__WORK REQUEST__
Could you return all of the entries below exactly, minus the pictures?

__EXTRACTED DATA__
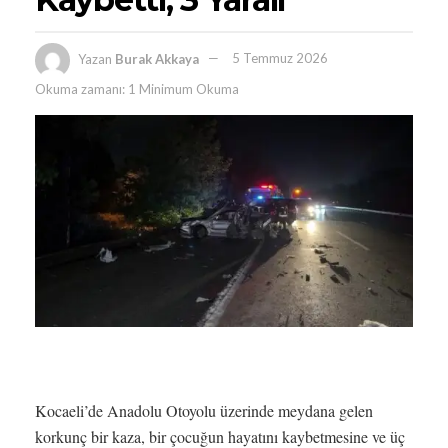
Yazan
Burak Akkaya
5 Temmuz 2026
Okuma zamanı: 1 Minimum Okuma
Kocaeli’de Anadolu Otoyolu üzerinde meydana gelen
korkunç bir kaza, bir çocuğun hayatını kaybetmesine ve üç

__YOUR RESPONSE__
Yazan
Burak Akkaya
5 Temmuz 2026
Okuma zamanı: 1 Minimum Okuma
Kocaeli’de Anadolu Otoyolu üzerinde meydana gelen
korkunç bir kaza, bir çocuğun hayatını kaybetmesine ve üç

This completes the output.